Soutenue par ces paroles de papes, la Pologne espérait, sans raisons politiques d’espérer. Elle s’apprêtait à souffrir aussi longuement qu’il le faudrait. Elle se réputait une martyre, mais non point une morte. Elle introduisait dans l’usage de ses malheurs la philosophie catholique de la souffrance ; elle transformait ses désastres en une vocation. Et plus l’Eglise regardait souffrir ce peuple, plus elle le sentait sien. Garibaldi pardonnait mal aux Polonais leur catholicisme : « Cessez, leur écrivait-il, de donner à votre lutte héroïque un caractère religieux, qui éloigne de vous les sympathies et provoque contre vous les réactions sanglantes[1]. » La Pologne affrontait les réactions. sanglantes et gardait son âme.

Montalembert, en 1830, au moment où il songeait à partir pour Varsovie comme volontaire de l’Eglise et des peuples, avait félicité les Polonais de montrer au monde ce qu’était cette foi catholique que l’on reléguait au tombeau, et ce que le monde pouvait attendre d’elle pour sa liberté. Même aux heures où « le cheval du cosaque baignait ses pieds dans le sang des fils de Sobieski, » ceux-ci demeuraient les témoins de ce que valait et de ce que pouvait la conscience catholique pour la libération des peuples[2]. Advint dès lors que pourrait ; ils avaient fait ce que devaient.
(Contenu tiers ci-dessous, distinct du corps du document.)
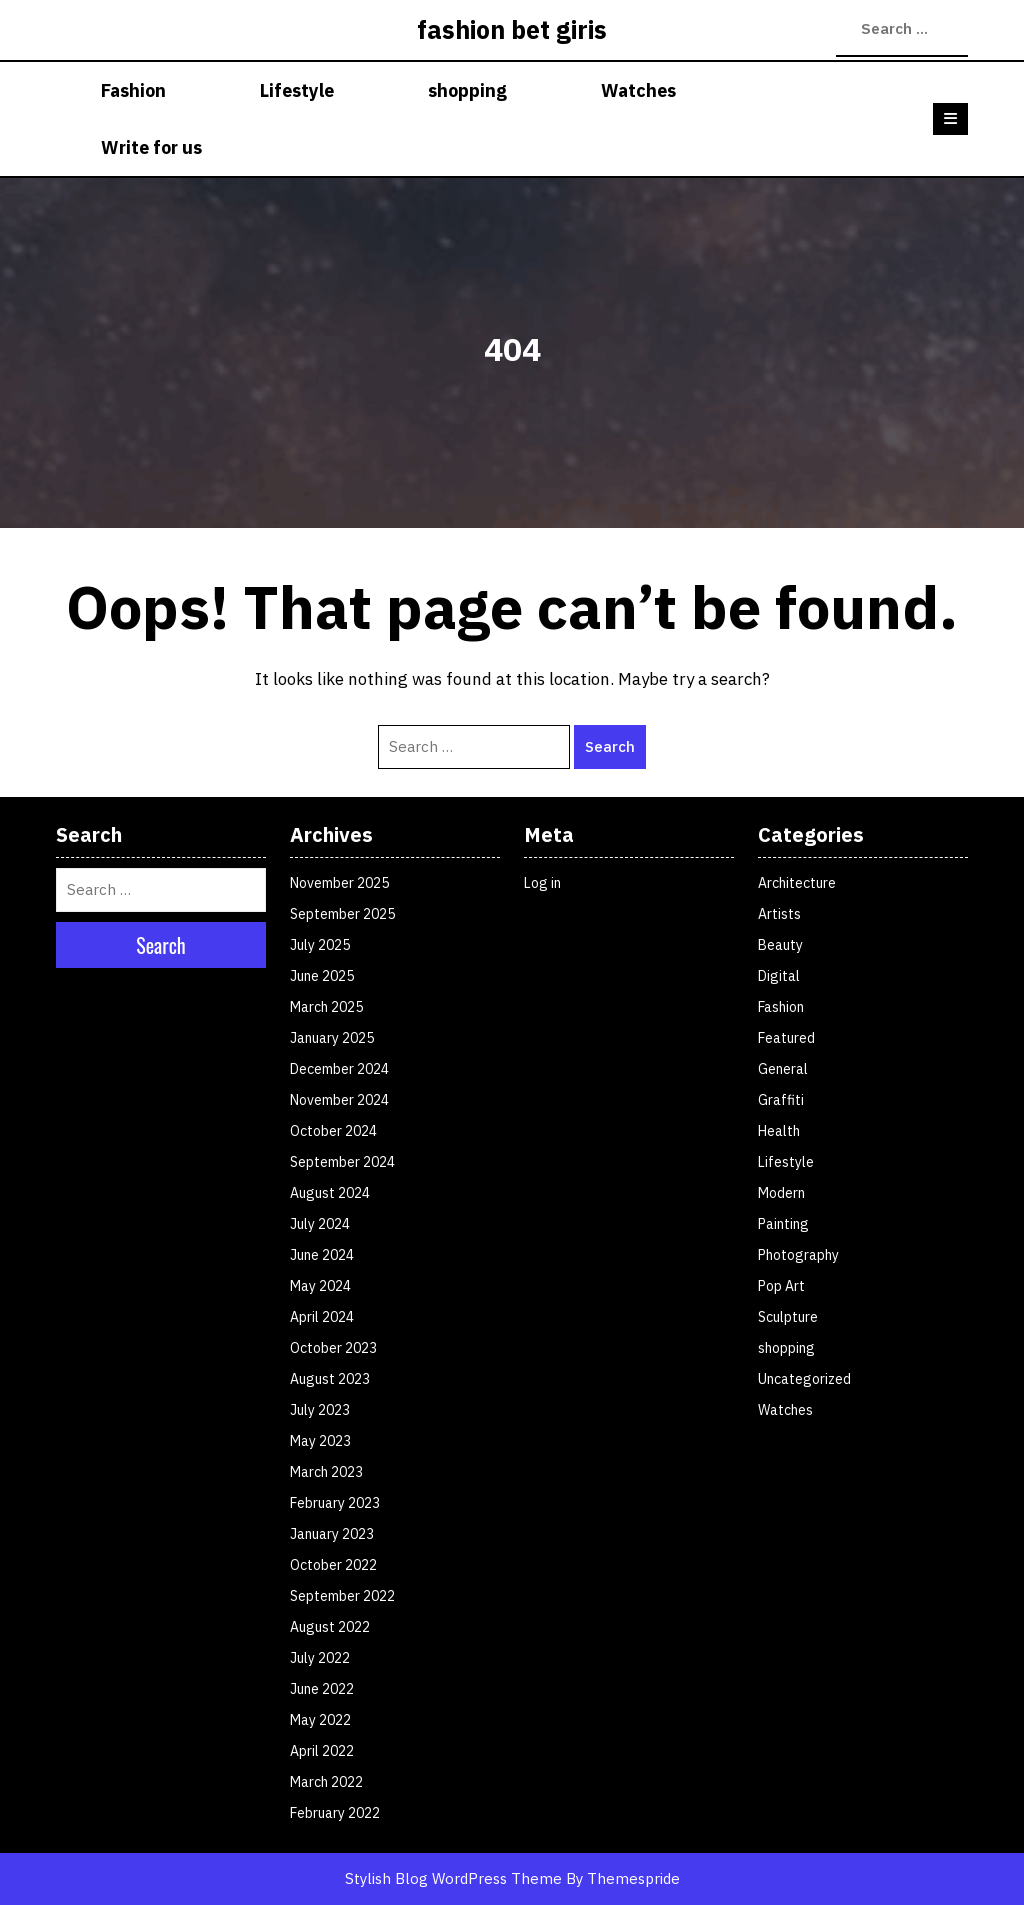  What do you see at coordinates (320, 1658) in the screenshot?
I see `July 2022` at bounding box center [320, 1658].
C’était certes un rôle austère ! mais la Pologne l’acceptait, et savait gré à Montalembert de l’en avoir solennellement investi. « La tribune quand vous y montez, lui écrivait plus tard le Poète anonyme, se change en une espèce de chaire spirituelle, et je ne sais quel souvenir de l’Eglise du moyen âge, foudroyant les tyrans et délivrant les nations, apparaît tout à coup à l’âme entraînée[3]. »

Et le Poète anonyme, commentant à son tour la prédestination de son peuple, la faisait consister à « introduire à force de douleurs l’esprit de l’Evangile dans les choses de ce monde, » à « démontrer aux incrédules et aux Pharisiens de la politique, qui depuis des siècles n’ont cessé de recrucifier le Christ sur toutes les croix de l’histoire, que toute nationalité est chose

  1. Montalembert, Correspondant, mai 1864, p. 10.
  2. Lecanuet, Montalembert, I, p. 214.
  3. Œuvres du Poète anonyme de la Pologne, II, p. 340. Paris, 1869.